Нет, Лима не понимала. Олимпийцы растят своих детей убийцами, целенаправленно делают из них чудовищ, не имеющих человеческого облика. В чем же смысл? Их власть и так доходит до крайних пределов.
– Блок 5 почти опустел. Несколько тысяч илотов было убито. Тела вывозили железнодорожными составами. Такова оказалась цена? одной только попытки.
– Полифем замолчал, затем добавил.
– Об этом не говорили нигде, хотя, конечно, молва сделала свое дело. С той поры крупных выступлений не было.
– И бунтовщики не бросили сопротивление, - сказала Лима.
– Надеюсь, девочка, ты не говоришь ничего подобного за пределами оранжереи.
– Нет.
– Хорошо. Сейчас как никогда, может быть, в истории, опасно быть илотом.
Лима кивнула, вспомнив свою встречу с Агисом. Воспоминание о гоплите потянуло за собой мысли о Клеоне, этом воистину сумасшедшем бродяге, уверенном в собственной неуязвимости.
Послезавтра у него бой.
– И какой смысл?
– Что?
– поднял брови Полифем.
– В этой борьбе? Смысл? Все равно они сильнее, никто не может их победить, никто не изменит железного порядка.
Старик пожал плечами.
– Таков человек, наверное? Даже там, где надежды, казалось бы, нет, он умудряется взращивать ее у себя внутри. Несмотря ни на что. Глупо? Да. Но иллюзия внутренней свободы не дает ему сойти с ума, когда нет свободы настоящей.
– Не сойти с ума? как? вы говорите о Кадии?
– Верно. О ней. И других, чей разум превратился в дымящиеся руины. Пока здесь и здесь ты свободен, тебя не сломать?
– Полифем прикоснулся к своей голове и сердцу.
– И олимпийцы знают об этом.
–
– Так они пытаются лишить нас надежды, той самой, что не дает нам опуститься и стать просто животными.
– Полифем стиснул пальцы за спиной, послышался негромкий хруст.
– Прости за пафос.
– За что?
– Неважно.
– Он сдерживал улыбку.
– Иногда мне жаль, что я старик. Я пережил стольких достойных людей, способных принести куда больше пользы, чем я. И каждый раз, слыша об очередном выступлении, во мне теплится глупая надежда.
– Что все получится?
– спросила Лима.
– Да. Ты всегда схватывала налету, девочка. В лучшее время ты могла бы?
– Что?
– Многого достичь. Как и все те дети, которых убили. Мне не протянуть долго. Я не доживу до момента, когда все изменится.
– Не понимаю.
– Любой тирании приходит конец. Даже через тысячу лет.
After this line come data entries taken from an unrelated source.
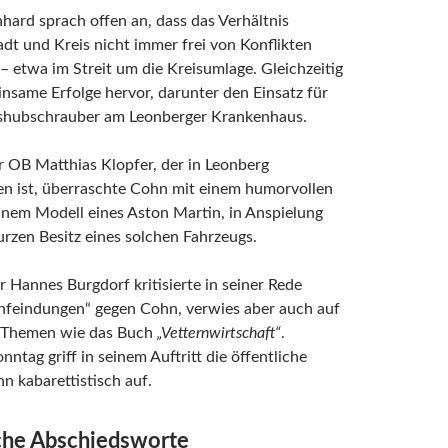
hard sprach offen an, dass das Verhältnis
dt und Kreis nicht immer frei von Konflikten
– etwa im Streit um die Kreisumlage. Gleichzeitig
nsame Erfolge hervor, darunter den Einsatz für
shubschrauber am Leonberger Krankenhaus.
r OB Matthias Klopfer, der in Leonberg
n ist, überraschte Cohn mit einem humorvollen
inem Modell eines Aston Martin, in Anspielung
rzen Besitz eines solchen Fahrzeugs.
Hannes Burgdorf kritisierte in seiner Rede
Anfeindungen“ gegen Cohn, verwies aber auch auf
 Themen wie das Buch
„Vetternwirtschaft“
.
nntag griff in seinem Auftritt die öffentliche
hn kabarettistisch auf.
che Abschiedsworte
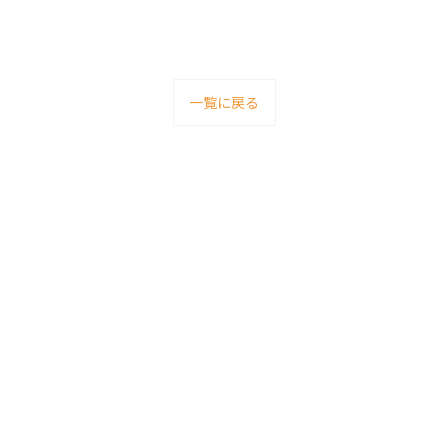
一覧に戻る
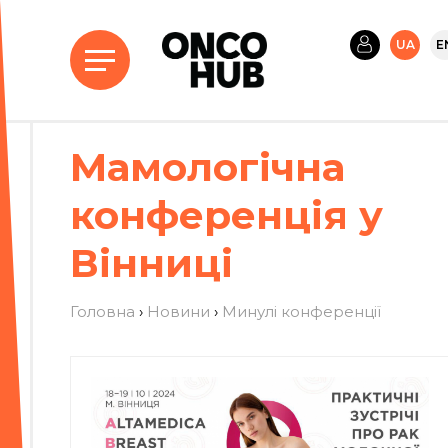
UA
E
Мамологічна
конференція у
Вінниці
Головна
›
Новини
›
Минулі конференції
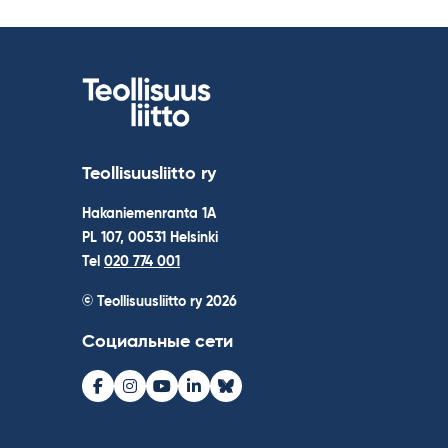
Teollisuusliitto ry
Hakaniemenranta 1A
PL 107, 00531 Helsinki
Tel
020 774 001
© Teollisuusliitto ry 2026
Социальные сети
Facebook
Instagram
Youtube
LinkedIn
Bluesky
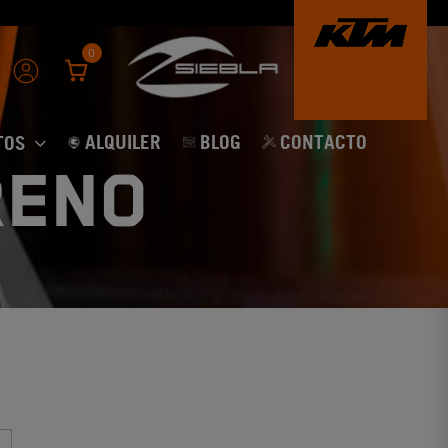
0
ALQUILER
BLOG
CONTACTO
TOS
RENO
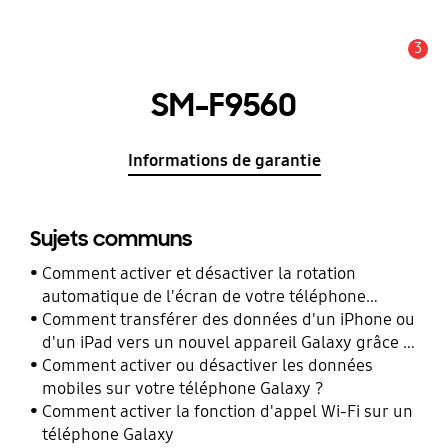
3
Alerte
SM-F9560
Informations de garantie
Sujets communs
Comment activer et désactiver la rotation
automatique de l'écran de votre téléphone
Galaxy ?
Comment transférer des données d'un iPhone ou
d'un iPad vers un nouvel appareil Galaxy grâce à
Smart Switch ?
Comment activer ou désactiver les données
mobiles sur votre téléphone Galaxy ?
Comment activer la fonction d'appel Wi-Fi sur un
téléphone Galaxy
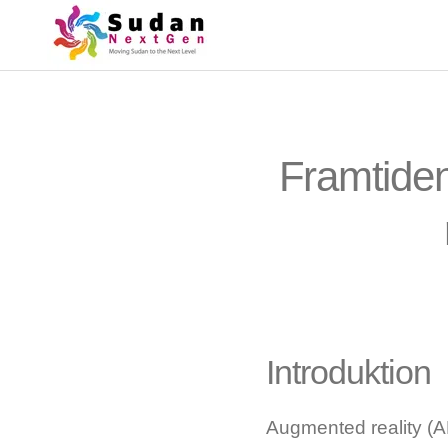
Framtide
Introduktion
Augmented reality (AR)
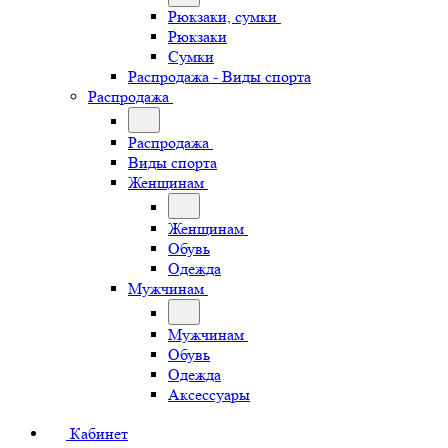
Рюкзаки, сумки
Рюкзаки
Сумки
Распродажа - Виды спорта
Распродажа
Распродажа
Виды спорта
Женщинам
Женщинам
Обувь
Одежда
Мужчинам
Мужчинам
Обувь
Одежда
Аксессуары
Кабинет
– Полифем положил свою большую натруженную руку ей на плечо, посмотрел в глаза.
– Хм, прости за пафос.
Одобряюще потрепав ее по щеке, старик зашагал вглубь купола.
– Но это невозможно, - вырвалось у Лимы.
Полифем все же остановился, почти перешагнув порог двери в конце короткого переходного туннеля.
– Кстати, Геба сообщила, что гоплиты сегодня ночью будут у нас в Городе. Жеребьевка показала.
– Откуда она знает?
– Лима почувствовала, как тело наливается серой свинцовой мутью. Обжигающий страх комом сжался в животе.
– Она ведь общается с олимпийцами. Умеющий уши да услышит, - ответил старик с каменным лицом.
– Если у тебя есть, куда бежать, беги. Никто не знает, кому не пережить эту ночь.
После ухода вертолета день потек в своем обычном ритме. Отпала необходимость надрываться, и появилось время приступить непосредственно к урокам. Лима и Полифем уединились в экспериментальном блоке северного купола, где старик занимался выведением новых сортов и проводил проверку саженцев, доставляемых их других оранжерей.
Лиме здесь нравилось. Это было волшебное царство оборудования и зелени, здесь пахло жизнью и, главное, не находилось места для всепоглощающей серости.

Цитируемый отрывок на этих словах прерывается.